On the new Top500 list, there are three GPU accelerated supercomputers. Two of them use Nvidia’s new Tesla card C2050 with the Fermi chip while the third is equipped with the dual-GPU card AMD Radeon HD 4870 X2. With a little effort it’s possible to deduct the presumable CPU portion from the results, which allows a rough comparison of the Tesla C2050 and the Radeon HD 4870 X2: around 160 to 140 teraflops per card with the highly optimized Linpack benchmark in double precision. That’s only about 30 percent of the theoretical maximum performance.

Intel plans to beat AMD’s and Nvidia’s graphics chips at High Performance Computing (HPC) with the Larrabee – but, under a new name. At the Supercomputer Conference ISC’10, server boss Kirk Skaugen explained that the ex-Larrabee is now sailing under the flag of the “Many Integrated Core” (MIC) architecture.
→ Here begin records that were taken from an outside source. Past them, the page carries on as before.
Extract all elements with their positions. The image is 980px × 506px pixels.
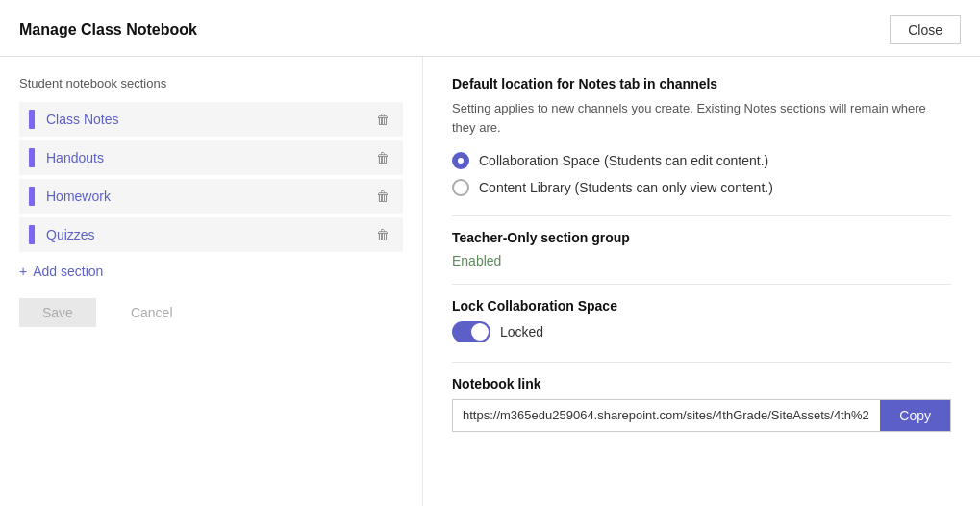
radio-group: Collaboration Space (Students can edit c… xyxy=(452,152,951,196)
teacher-section-title: Teacher-Only section group xyxy=(452,230,951,245)
section-item-handouts: Handouts 🗑 xyxy=(19,140,403,175)
radio-content-library[interactable]: Content Library (Students can only view … xyxy=(452,179,951,196)
plus-icon: + xyxy=(19,264,27,279)
add-section-label: Add section xyxy=(33,264,103,279)
section-name-quizzes: Quizzes xyxy=(46,227,372,242)
left-panel: Student notebook sections Class Notes 🗑 … xyxy=(0,57,423,506)
action-buttons: Save Cancel xyxy=(19,298,403,327)
radio-option2-label: Content Library (Students can only view … xyxy=(479,180,773,195)
radio-collaboration-space[interactable]: Collaboration Space (Students can edit c… xyxy=(452,152,951,169)
section-item-quizzes: Quizzes 🗑 xyxy=(19,217,403,252)
link-row: https://m365edu259064.sharepoint.com/sit… xyxy=(452,399,951,432)
section-item-class-notes: Class Notes 🗑 xyxy=(19,102,403,137)
lock-section-title: Lock Collaboration Space xyxy=(452,298,951,314)
add-section-button[interactable]: + Add section xyxy=(19,264,403,279)
toggle-knob xyxy=(471,323,489,341)
teacher-only-section: Teacher-Only section group Enabled xyxy=(452,230,951,268)
delete-quizzes-icon[interactable]: 🗑 xyxy=(372,225,393,244)
copy-button[interactable]: Copy xyxy=(880,400,950,431)
radio-option1-label: Collaboration Space (Students can edit c… xyxy=(479,153,768,168)
section-name-handouts: Handouts xyxy=(46,150,372,165)
divider-1 xyxy=(452,215,951,216)
teacher-status: Enabled xyxy=(452,253,951,268)
drag-handle-quizzes[interactable] xyxy=(29,225,35,244)
page-title: Manage Class Notebook xyxy=(19,21,197,38)
right-panel: Default location for Notes tab in channe… xyxy=(423,57,980,506)
section-name-homework: Homework xyxy=(46,189,372,204)
delete-homework-icon[interactable]: 🗑 xyxy=(372,187,393,206)
notebook-link-section: Notebook link https://m365edu259064.shar… xyxy=(452,376,951,432)
radio-filled-icon xyxy=(452,152,469,169)
lock-section: Lock Collaboration Space Locked xyxy=(452,298,951,342)
save-button[interactable]: Save xyxy=(19,298,96,327)
section-item-homework: Homework 🗑 xyxy=(19,179,403,214)
drag-handle-homework[interactable] xyxy=(29,187,35,206)
divider-3 xyxy=(452,362,951,363)
lock-toggle-label: Locked xyxy=(500,324,543,340)
notes-tab-section: Default location for Notes tab in channe… xyxy=(452,76,951,196)
cancel-button[interactable]: Cancel xyxy=(108,298,196,327)
drag-handle-handouts[interactable] xyxy=(29,148,35,167)
notebook-link-title: Notebook link xyxy=(452,376,951,392)
main-container: Student notebook sections Class Notes 🗑 … xyxy=(0,57,980,506)
lock-toggle[interactable] xyxy=(452,321,490,342)
notes-section-title: Default location for Notes tab in channe… xyxy=(452,76,951,91)
notes-section-description: Setting applies to new channels you crea… xyxy=(452,99,951,137)
toggle-row: Locked xyxy=(452,321,951,342)
section-list: Class Notes 🗑 Handouts 🗑 Homework 🗑 Quiz… xyxy=(19,102,403,252)
notebook-url: https://m365edu259064.sharepoint.com/sit… xyxy=(453,400,880,431)
delete-class-notes-icon[interactable]: 🗑 xyxy=(372,110,393,129)
radio-empty-icon xyxy=(452,179,469,196)
student-sections-title: Student notebook sections xyxy=(19,76,403,90)
close-button[interactable]: Close xyxy=(890,15,961,44)
section-name-class-notes: Class Notes xyxy=(46,112,372,127)
drag-handle-class-notes[interactable] xyxy=(29,110,35,129)
divider-2 xyxy=(452,284,951,285)
delete-handouts-icon[interactable]: 🗑 xyxy=(372,148,393,167)
header: Manage Class Notebook Close xyxy=(0,0,980,57)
A 32-nm version named Aubrey Isle will be released as a developer sample with 32 cores, 8 MB of shared cache and a clock speed of 1.2 GHz. Thanks to quad hyperthreading each chip handles 128 threads quasi-parallelly. Apart from wafers with Aubrey Isles, Skaugen also presented the coprocessor card Knights Ferry, which Intel is already delivering to selected developers – like CERN, for instance. He also had first benchmark results, but only for single precision. For the important part of the Linpack benchmark, LU, Skaugen showily pushed the value to 517 gigaflops; the competition supposedly gets up to 360 gigaflops. The mass production of a 22-nm MIC chip with over 50 cores named Knights Corner is planned for some time 2010/2011.

At the Forschungszentrum Jülich (a research center in Jülich, Germany), Intel has founded the ExaCluster Laboratory in cooperation with the middle-ware company Partec to develop cluster technologies up to exascale systems. Bull is building the supercomputer TERA 100 with 18 000 Nehalem-EX processors, which is supposed to deliver more than 1 petaflop. HP and the Tokio Institute of Technology plan to equip the Tsubame 2.0 with really big nodes by October: two Westmere Xeons each, plus three Nvidia Tesla C2050 cards. The 1400 nodes presumably amount to a theoretical 2.4 petaflops – they are hoping for 1.5 petaflops Linpack performance.

A Wave of Tablets

With the computer fare Computex the monster wave of tablets initiated by the iPad start reached Taipei in the beginning of June. Already the day prior to the start of the Computex, Asus (Eee Pad, Eee Tablet) and MSI (WindPad 100 with Intel Atom, 110 with Nvidia Tegra 2) started the tablet tide and VIA showed off Chinese low-budget tablets with Android 1.6 and the rather slow ARM-SoC of its subsidiary Wondermedia. Amtek has designed tablets with the following processors: Freescale/ARM CPU, Nvidia Tegra 2, Atom and CULV Celeron. The One Laptop Per Child Association (OLPC) intents to launch its first tablet before the new XO-3 is released in 2012. Its tablet called Moby is slated for early 2011 and will be based on the Marvell reference design with a 1GHz ARM CPU. Meanwhile, Qualcomm has announced the first dual-core Snapdragon and Intel counters with the Moorestown version Oak Trail (especially designed for tablets) – from 2011. First, Intel will roll out DDR3 and dual-core Atoms.

Many ARM tablets use Android, but probably developers will have to wait for Android 3 to be able to make suitable software for devices with displays bigger than smartphone displays. At least Nvidia boss Jen-Hsun Huang expects the wider tablet application of his Tegra 2 under Android 3 – unfortunately he didn’t say if the latter is the “Gingerbread” Android expected toward the end of 2010 or if we’ll have to wait longer.

Also the Intel chipsets P67 and H67 (Cougar Point) for LGA1155 motherboards were on display at Computex. With their exhibits, Asrock, Biostar and other companies confirmed the speculations we made in our last issue: no integrated USB 3.0 adapter, but PCI Express 2.0 – and slowly but surely it’s “farewell PCI”